1.2. Rumusan Masalah

“Adakah hubungan dukungan sosial dengan kualitas hidup pada penderita

tuberkulosis paru di wilayah kerja Puskesmas Wongsorejo tahun 2018?”

1.3. Tujuan Penelitian

1.3.1. Tujuan Umum

Mengetahui hubungan dukungan sosial dengan kualitas hidup pada

penderita tuberkulosis paru di wilayah kerja Puskesmas Wongsorejo

tahun 2018.

1.3.2. Tujuan Khusus

1.3.2.1. Mengidentifikasi dukungan sosial pada penderita

tuberkulosis paru di wilayah kerja Puskesmas Wongsorejo

tahun 2018.
5

1.3.2.2. Mengidentifikasi kualitas hidup pada penderita tuberkulosis

paru di wilayah kerja Puskesmas Wongsorejo tahun 2018.
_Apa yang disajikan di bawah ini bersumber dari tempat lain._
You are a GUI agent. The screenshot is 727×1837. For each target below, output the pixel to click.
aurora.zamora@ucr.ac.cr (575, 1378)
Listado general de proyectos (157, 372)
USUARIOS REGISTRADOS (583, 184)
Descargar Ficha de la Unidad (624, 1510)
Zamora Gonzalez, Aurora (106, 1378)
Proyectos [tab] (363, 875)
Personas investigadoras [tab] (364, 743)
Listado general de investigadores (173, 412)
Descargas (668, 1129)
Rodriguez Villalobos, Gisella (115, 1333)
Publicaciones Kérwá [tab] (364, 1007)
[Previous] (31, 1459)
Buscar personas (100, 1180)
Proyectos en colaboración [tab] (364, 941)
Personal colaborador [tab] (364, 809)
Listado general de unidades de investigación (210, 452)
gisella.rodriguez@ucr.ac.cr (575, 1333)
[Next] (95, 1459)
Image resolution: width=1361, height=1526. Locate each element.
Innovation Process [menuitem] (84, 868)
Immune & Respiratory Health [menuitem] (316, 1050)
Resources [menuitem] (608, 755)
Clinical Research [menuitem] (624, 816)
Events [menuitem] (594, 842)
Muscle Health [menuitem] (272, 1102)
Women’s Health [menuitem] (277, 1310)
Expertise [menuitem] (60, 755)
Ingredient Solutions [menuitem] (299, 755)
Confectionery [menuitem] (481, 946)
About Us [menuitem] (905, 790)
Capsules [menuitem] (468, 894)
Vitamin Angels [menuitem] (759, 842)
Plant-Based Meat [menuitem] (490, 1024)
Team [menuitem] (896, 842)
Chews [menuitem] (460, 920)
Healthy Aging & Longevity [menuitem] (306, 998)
1.3.2.3. Menganalisis hubungan dukungan sosial dengan kualitas

hidup pada penderita tuberkulosis paru di wilayah kerja

Puskesmas Wongsorejo tahun 2018.

1.4. Manfaat Penelitian

1.4.1. Manfaat Teoritis

Hasil penelitian ini diharapkan dapat memberikan wawasan /

informasi tentang hubungan dukungan sosial dengan kualitas hidup

pada penderita tuberkulosis paru di wilayah kerja Puskesmas

Wongsorejo tahun 2018.

1.4.2. Manfaat Praktis

1. Manfaat bagi institusi

Hasil penelitian ini diharapkan dapat memberikan

sumbangan bagi institusi pendidikan sebagai bahan pertimbangan

untuk dijadikan bahan masukan dalam mengembangkan program

pendidikan keperawatan terhadap masalah kepada penderita

tuberkulosis paru.

2. Manfaat bagi peneliti lain

Hasil penelitian ini diharapkan dapat menjadi bahan dasar

acuan bagi mahasiswa lain yang ingin melakukan penelitian

berikutnya tentang tuberkulosis.


6

3. Manfaat bagi tempat peneltian

Hasil penelitian ini diharapkan dapat memberikan

masukan bagi tempat penelitian khususnya pelayanan kesehatan

yang dalam hal ini adalah puskesmas dalam mengembangkan

programnya di bidang promotif, preventif, kuratif maupun

rehabilitatif terkait dengan penyakit tuberkulosis paru.

4. Manfaat bagi keluarga

Hasil penelitian ini diharapkan dapat memotivasi keluarga

dalam merawat anggota keluarga yang menderita tuberkulosis

dan menambah pengetahuan tentang penyakit TBC untuk dapat

diterapkan dalam kehidupan sehari-hari.